# Cautious with Excel



## jaybird002 (Apr 29, 2005)

In the hope of getting my swordplants to grow taller than the anubias nana, I decided to try Flourish Excel in my 29-gallon low tech tank with a 55w compact fluorescent light. Plain gravel substrate with laterite in spots.

What experience have you had with Excel?

Assuming I dose as directed, how long before I can expect to see results? Also, can Excel harm my fish (Simaese algae eaters, otocats, cory cats, neons, glowlights, and 1 big angelfish)? What warning signs are there regarding harm to fish? Also if it says X capfuls once a week, is there any harm in doing 1/3 X capfuls three times a week, for example. In a low-tech tank, I do partial water changes only about once a month. Is that a problem with Excel?

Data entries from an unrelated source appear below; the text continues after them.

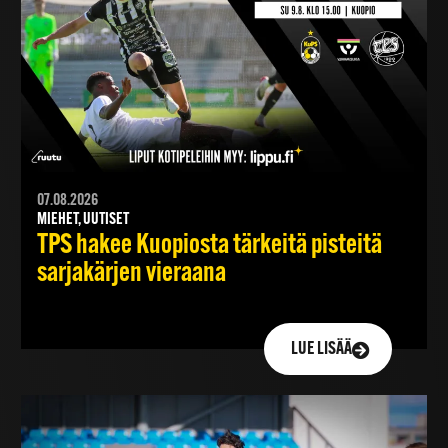
07.08.2026
MIEHET, UUTISET
TPS hakee Kuopiosta tärkeitä pisteitä
sarjakärjen vieraana
LUE LISÄÄ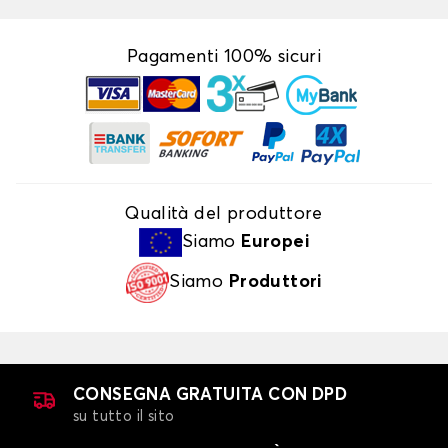
Pagamenti 100% sicuri
Qualità del produttore
Siamo
Europei
Siamo
Produttori
CONSEGNA GRATUITA CON DPD
su tutto il sito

Thanks for any information you can share.


----------



## ianmoede (Oct 1, 2004)

I have had zero problems with excel in a high tech tank dosing 3x recommended 3x a week, with rams, farlowella cats, otos, cories, cherry and amano shrimp, and cardinal tetras. I would be cautious only because of the infrequency of your water changes. And as far as splitting up the dosing, that should be fine as well.


----------



## cornhusker (Jan 26, 2005)

*cautious with excell*

I have been using excell on a regular basis for about six months now and have found no faults with this product,however i follow instructions and don't over do.all of my tanks are heavily stocked,so i change water every week 50%.it does not seem to keep green spot algae at bay ,but a little does not hurt anything.i have a 15 gal tall with 36 watts compact that i have been experimenting with adding one capful per day,crypts love it and so does java moss.everyone seems to have a run in with black beard algae now and then and excell used on a regular basis takes care of it.good luck,regards,cornhusker:icon_smil


----------



## tazcrash69 (Sep 27, 2005)

Excel is a great product. 
IMO problems come up when people OD to combat algae, and use the wrong dose to double.


----------



## Rod Hay (Feb 11, 2006)

I am currently using daily dosing of Excel in three of my four tanks. Never had any problem doing this! I am very happy with plant growth. I LOVE the stuff! 

These tanks are my smaller tanks with medium light and what I think of as a hybrid, medium tech tank. My aim with these tanks is more stability with medium growth for lesser maintenance tanks. Except for topping off, I do monthly water changes. (My fourth is a 75g with pressurized CO2, high light, lots of stems, EI dosing w/ weekly H2O changes....lots of work.)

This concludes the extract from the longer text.